Collapsing trachea is marked by a dry, honking cough, especially during times of excitement and when dogs pull against their collars.
The disease is most common in small-breed, overweight, middle-aged to older dogs.
I am a svelte standard poodle, the largest of the poodle varieties, so it’s not a disease I have to worry about.
My healthy trachea, or windpipe, is a tube composed of strong cartilage rings, each with a small gap bridged by muscle tissue.
Mattie’s cartilage rings are abnormally soft, so when she breaths hard, the rings flatten, the gap widens and the stretched muscle protrudes into her trachea.
This narrows the inside of her trachea and causes the characteristic honking cough.

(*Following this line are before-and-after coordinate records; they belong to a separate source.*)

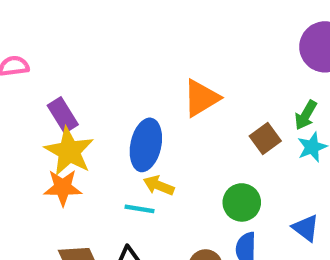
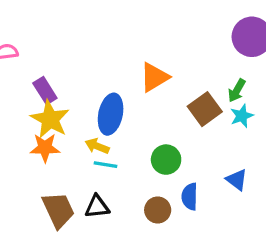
brown square: (265, 139) -> (205, 109), size x1.4
yellow arrow: (159, 185) -> (97, 146), moved
green circle: (242, 202) -> (166, 160), moved

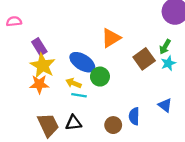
blue ellipse: (111, 114) -> (82, 62), turned -70
green circle: (166, 160) -> (100, 77), moved

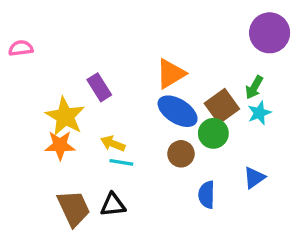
purple rectangle: (39, 47) -> (99, 87), moved
blue ellipse: (82, 62) -> (178, 111), moved
green circle: (100, 77) -> (213, 133), moved
blue triangle: (165, 105) -> (254, 178), turned 48
brown circle: (113, 125) -> (181, 154), moved

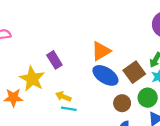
green circle: (213, 133) -> (148, 98), moved
orange star: (60, 145) -> (13, 98), moved
brown circle: (181, 154) -> (122, 103), moved

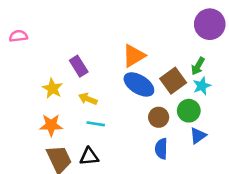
yellow star: (32, 79) -> (52, 88), size x0.7
yellow arrow: (63, 97) -> (88, 99), moved
orange star: (13, 98) -> (51, 125), moved

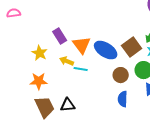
orange triangle: (134, 56) -> (82, 45), moved, turned -36
cyan line: (96, 124) -> (81, 69), moved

To minimize the cough, Mattie should switch from a collar to a harness that puts no outside pressure on her trachea.
If Mattie is one of the many overweight poodles I see when I’m out walking, she should lose weight, because fat inside the chest pushes on the trachea.
Medications typically prescribed for dogs with collapsing trachea include cough suppressants, bronchodilators and antibiotics when an infection occurs.
If you smoke, do so outside, away from Mattie. Indoors, the particles in smoke settle to the level where Mattie undoubtedly spends her time – between the couch and the floor – where they can irritate an already compromised trachea.
Most dogs do well with this approach, but if it’s not effective for Mattie, your veterinarian may suggest surgery.